Data >>
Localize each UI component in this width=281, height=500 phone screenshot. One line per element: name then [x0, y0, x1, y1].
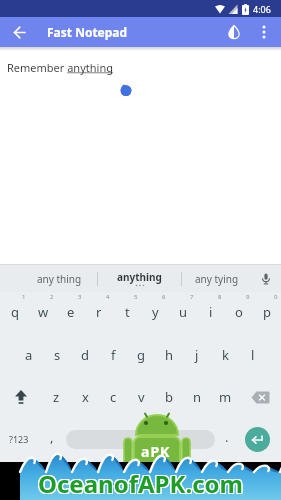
button[interactable]: s: [43, 334, 71, 376]
staticText: m: [219, 388, 232, 406]
staticText: r: [96, 303, 102, 321]
button[interactable]: [0, 376, 42, 418]
button[interactable]: any tying: [182, 265, 251, 292]
button[interactable]: c: [99, 376, 127, 418]
staticText: v: [138, 388, 145, 406]
staticText: l: [251, 346, 255, 364]
staticText: h: [165, 346, 174, 364]
staticText: OceanofAPK.com: [39, 468, 244, 500]
staticText: k: [222, 346, 229, 364]
staticText: j: [195, 346, 199, 364]
button[interactable]: 2: [29, 292, 57, 334]
staticText: .: [225, 428, 229, 446]
button[interactable]: 0: [253, 292, 281, 334]
button[interactable]: .: [215, 418, 239, 460]
button[interactable]: any thing: [22, 265, 97, 292]
staticText: s: [54, 346, 61, 364]
staticText: o: [235, 303, 243, 321]
staticText: z: [53, 388, 60, 406]
staticText: OceanofAPK.com: [39, 467, 244, 500]
staticText: u: [179, 303, 188, 321]
staticText: y: [152, 303, 159, 321]
staticText: 2: [50, 293, 54, 301]
staticText: t: [125, 303, 130, 321]
staticText: 3: [78, 293, 82, 301]
staticText: OceanofAPK.com: [39, 466, 244, 499]
button[interactable]: 5: [113, 292, 141, 334]
staticText: OceanofAPK.com: [38, 468, 243, 500]
staticText: OceanofAPK.com: [37, 468, 242, 500]
staticText: a: [25, 346, 33, 364]
button[interactable]: [239, 418, 281, 460]
button[interactable]: 9: [225, 292, 253, 334]
staticText: ,: [50, 428, 54, 446]
button[interactable]: 6: [141, 292, 169, 334]
button[interactable]: f: [99, 334, 127, 376]
button[interactable]: m: [211, 376, 239, 418]
button[interactable]: [251, 265, 281, 292]
staticText: d: [81, 346, 89, 364]
button[interactable]: n: [183, 376, 211, 418]
button[interactable]: 7: [169, 292, 197, 334]
button[interactable]: v: [127, 376, 155, 418]
staticText: 4: [106, 293, 110, 301]
staticText: anything: [117, 270, 162, 284]
staticText: 5: [134, 293, 138, 301]
button[interactable]: [223, 21, 245, 43]
button[interactable]: 1: [0, 292, 29, 334]
staticText: 7: [190, 293, 194, 301]
button[interactable]: [10, 23, 28, 41]
button[interactable]: [66, 430, 215, 449]
button[interactable]: anything: [98, 265, 181, 292]
staticText: w: [38, 303, 49, 321]
staticText: e: [67, 303, 75, 321]
button[interactable]: l: [239, 334, 267, 376]
button[interactable]: x: [71, 376, 99, 418]
staticText: 1: [22, 293, 26, 301]
button[interactable]: [239, 376, 281, 418]
button[interactable]: 4: [85, 292, 113, 334]
staticText: Fast Notepad: [47, 24, 128, 40]
staticText: q: [11, 303, 19, 321]
staticText: g: [137, 346, 145, 364]
staticText: OceanofAPK.com: [38, 467, 243, 500]
staticText: x: [82, 388, 89, 406]
staticText: 9: [246, 293, 250, 301]
staticText: f: [111, 346, 116, 364]
button[interactable]: g: [127, 334, 155, 376]
button[interactable]: d: [71, 334, 99, 376]
button[interactable]: 3: [57, 292, 85, 334]
button[interactable]: a: [15, 334, 43, 376]
button[interactable]: ?123: [0, 418, 38, 460]
button[interactable]: ,: [38, 418, 66, 460]
staticText: ?123: [9, 433, 29, 445]
staticText: any tying: [195, 272, 239, 286]
button[interactable]: z: [42, 376, 71, 418]
staticText: 0: [274, 293, 278, 301]
staticText: OceanofAPK.com: [38, 466, 243, 499]
staticText: aPK: [141, 442, 171, 461]
button[interactable]: j: [183, 334, 211, 376]
staticText: Remember anything: [7, 60, 113, 75]
staticText: n: [193, 388, 202, 406]
staticText: c: [110, 388, 117, 406]
button[interactable]: [255, 23, 273, 41]
staticText: any thing: [37, 272, 82, 286]
staticText: OceanofAPK.com: [37, 466, 242, 499]
button[interactable]: k: [211, 334, 239, 376]
staticText: 8: [218, 293, 222, 301]
button[interactable]: [245, 427, 270, 452]
staticText: i: [209, 303, 213, 321]
staticText: 4:06: [253, 3, 271, 15]
button[interactable]: h: [155, 334, 183, 376]
button[interactable]: 8: [197, 292, 225, 334]
staticText: 6: [162, 293, 166, 301]
staticText: OceanofAPK.com: [37, 467, 242, 500]
button[interactable]: b: [155, 376, 183, 418]
staticText: b: [165, 388, 173, 406]
staticText: p: [263, 303, 271, 321]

What to produce >> Lines with the word "anything" in them should be copied from the preceding records.

Exercise output >>
staticText: anything: [117, 270, 162, 284]
button[interactable]: anything: [98, 265, 181, 292]
staticText: Remember anything: [7, 60, 113, 75]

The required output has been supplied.